__EXERCISE AIM__. Your task is to print all of the data below exactly, with no pictures included.

------ PROVIDED DATA

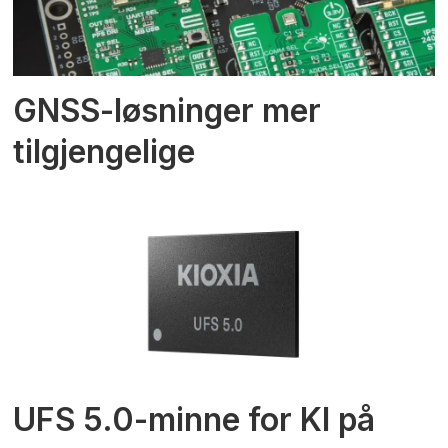
GNSS-løsninger mer
tilgjengelige
UFS 5.0-minne for KI på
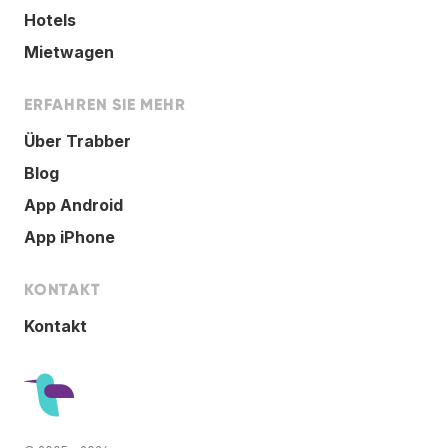
Hotels
Mietwagen
ERFAHREN SIE MEHR
Über Trabber
Blog
App Android
App iPhone
KONTAKT
Kontakt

------------

__EXERCISE ANSWER__.
GNSS-løsninger mer
tilgjengelige
UFS 5.0-minne for KI på
Hotels
Mietwagen
ERFAHREN SIE MEHR
Über Trabber
Blog
App Android
App iPhone
KONTAKT
Kontakt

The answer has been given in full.